■ Instructions to follow
The lines to repeat run from the one containing "Tipe kayu jati" through the last line of the records below; repeat them exactly and give nothing more.

■ Source material
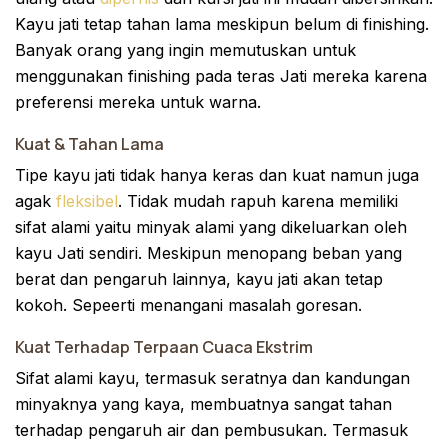
Kayu jati tetap tahan lama meskipun belum di finishing.
Banyak orang yang ingin memutuskan untuk
menggunakan finishing pada teras Jati mereka karena
preferensi mereka untuk warna.
Kuat & Tahan Lama
Tipe kayu jati tidak hanya keras dan kuat namun juga
agak
fleksibel
. Tidak mudah rapuh karena memiliki
sifat alami yaitu minyak alami yang dikeluarkan oleh
kayu Jati sendiri. Meskipun menopang beban yang
berat dan pengaruh lainnya, kayu jati akan tetap
kokoh. Sepeerti menangani masalah goresan.
Kuat Terhadap Terpaan Cuaca Ekstrim
Sifat alami kayu, termasuk seratnya dan kandungan
minyaknya yang kaya, membuatnya sangat tahan
terhadap pengaruh air dan pembusukan. Termasuk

■ Result below
Tipe kayu jati tidak hanya keras dan kuat namun juga
agak
fleksibel
. Tidak mudah rapuh karena memiliki
sifat alami yaitu minyak alami yang dikeluarkan oleh
kayu Jati sendiri. Meskipun menopang beban yang
berat dan pengaruh lainnya, kayu jati akan tetap
kokoh. Sepeerti menangani masalah goresan.
Kuat Terhadap Terpaan Cuaca Ekstrim
Sifat alami kayu, termasuk seratnya dan kandungan
minyaknya yang kaya, membuatnya sangat tahan
terhadap pengaruh air dan pembusukan. Termasuk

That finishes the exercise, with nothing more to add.